Robin Williams (1951 – 2014): A Retrospective


By Ben Lane

I am writing this in a state of shock and disbelief. Robin Williams, the man who helped set the standard for voice acting with Aladdin and got me through a lot as a kid, has passed away. According to an aggregation of news outlets, suicide by asphyxiation is being considered the cause of death. That makes it even worse. I couldn’t not write about this. Robin Williams was one of the first actors I remember loving and Jumanji is one of the first movies I can remember watching over and over again on my VCR. This is an important day and a gloomy one for everyone. So now I want to take some time and write about my personal love for Robin Williams and why I will never forget him.

Robin William’s career started with the 1977 picture Can I Do It ‘Till I Need Glasses, but the first movie I ever saw to star the wacky and exuberant actor was Joe Johnston’s Jumanji. To this day I remember coming home from school every now and again and pulling the VHS tape (anyone else remember those?) off the shelf and watching it. This happened over and again until I eventually wore the tape out. I loved the movie as a kid. Part of it was because it starred Kirsten Dunst (or as I knew her then, Mary Jane as a kid!) in one of her younger roles and that always seemed to entertain me. But I also loved the idea of a board game having actual effects in reality. It’s an awesome science fiction concept, and it’s been mimicked by movies like Zathura but never matched in quality. Now I acknowledge that the movie isn’t a perfect film, but I still think it’s pretty dang good and the nostalgia factor is alone is worth it to me. But part of the reason I like Jumanji so much is because it is the movie that introduced me to Robin Williams. The guy was awesome in it. Sometimes over the top, yes, but still awesome in retrospect. In the middle of all the questionable effects and loony scenery there was always Williams to fall back on.
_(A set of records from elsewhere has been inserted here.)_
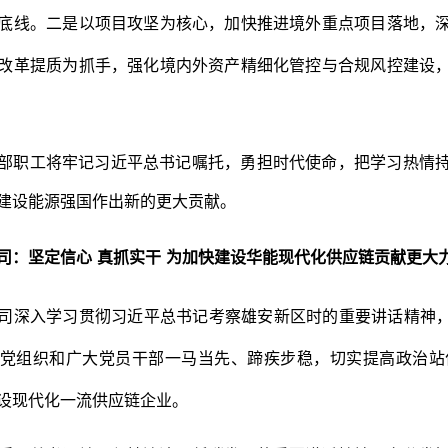
底线。二是以项目攻坚为核心，加快推进境外重点项目落地，
改革提质为抓手，强化境内外资产精细化管控与合规风控建设
部职工将牢记习近平总书记嘱托，勇担时代使命，把学习热情
建设能源强国作出新的更大贡献。
司
：
坚定信心
真抓实干
为加快建设华能现代化供应链贡献更大
司深入学习贯彻习近平总书记考察雄安新区时的重要讲话精神
党组织和广大党员干部一马当先、蹄疾步稳，切实提高政治站
设现代化一流供应链企业。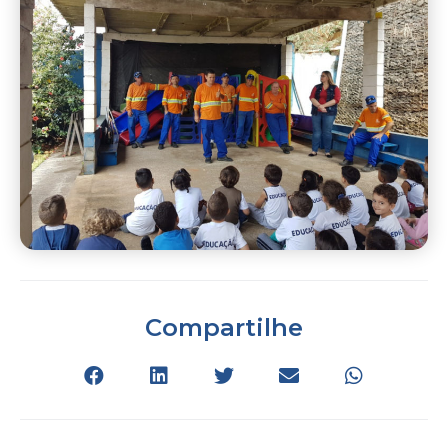
Compartilhe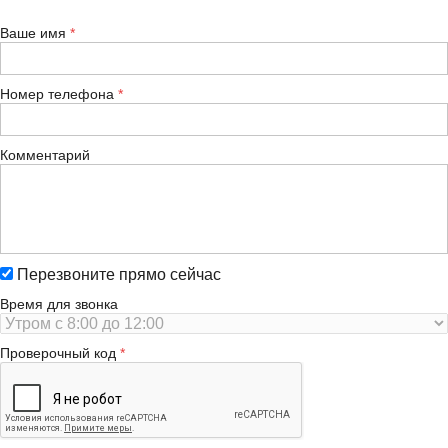
Ваше имя
Номер телефона
Комментарий
Перезвоните прямо сейчас
Время для звонка
Проверочный код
The second movie I ever saw to star Robin Williams was Popeye, which is about as good an adaptation of Popeye you’re ever going to get. I don’t think it’s a good movie, but what is good is, you guess it, Robin Williams. He is about the best Popeye you could ever find. He fit the role perfectly and had a blast with it, and he really did satisfy everything I loved about the Popeye cartoon as a kid. And if playing Popeye wasn’t enough, he also played Peter Pan for Pete’s sake! Hook is awesome. It’s one of the most underrated movies of Steven Spielberg’s career and I honestly have no idea why so many people hate it. I loved Robin Williams’ performance as the adult Pan who revisits Neverland. It’s a classic flop that is actually good.

Then Williams really became a comedic icon with movies like Flubber and especially Aladdin, which is the role that really stressed the importance and significance of voice acting in animation. The thing about him though is that it isn’t all comedy. In fact, most of his most notable works are dramatic, or very nice blends of drama and comedy. Take Mrs. Doubtfire for instance. It’s one of his most popular movies because it was really funny but also because it was a movie with a character that had emotional depth. He wanted to be with his kids and he went to the most extreme reaches to do so. He picked up a few Oscar nominations for his roles in Good Morning, Vietnam and The Fisher King as well as Dead Poet’s Society and Good Will Hunting for which he won the award. I haven’t seen the first three movies, but I think Good Will Hunting may be one of the most emotionally pulling movies I’ve ever seen. When Williams’ character hugged Matt Damon’s in the classroom, tears flowed. It’s a moving film.

Then there were a few roles in which he didn’t play games. Take Christopher Nolan’s Insomnia for example. A seriously gripping crime drama with Al Pacino and Hilary Swank. That movie featured Robin Williams in a magnificent villainous performance. And then there’s One Hour Photo, a film that is effective in nearly everything it sets out to do. It follows Robin Williams’ character who works as a photo processor at a department store who stalks a family who brings him their photos regularly. It’s a truly scary movie and it shows Robin Williams’ range. He is absolutely terrific in the movie and it’s one of his best performances.

What makes this so sad, though, is that it looks like suicide is the cause of death. Remember in Watchmen when Rorschach tells the story of the depressed clown Pagliacci? This is like the real life version. I find it so tragic that the man who brought joy into the lives of so many decided to take his own due to a lack of joy. Depression is a serious issue. The signs are not always obvious and a lot of people try to conceal it. I know this because I have experienced it. If you see someone who doesn’t look happy or someone that you know is depressed, make a move and try to help. Not everyone can help everyone, but everyone can help someone.

The death of Robin Williams is a tragic one. In the past year we have lost Roger Ebert to cancer, Paul Walker to a car crash, James Gandolfini to a heart attack, and Philip Seymour Hoffman to a drug overdose. It’s a sad time not only for movies, but also for the world. Robin Williams wasn’t just some actor. He was an actor whose movies actually made a lot of people’s childhoods a bit better, including mine. It is with a heavy heart and tear filled eyes that I say thanks for the memories, Robin Williams. Rest In Peace.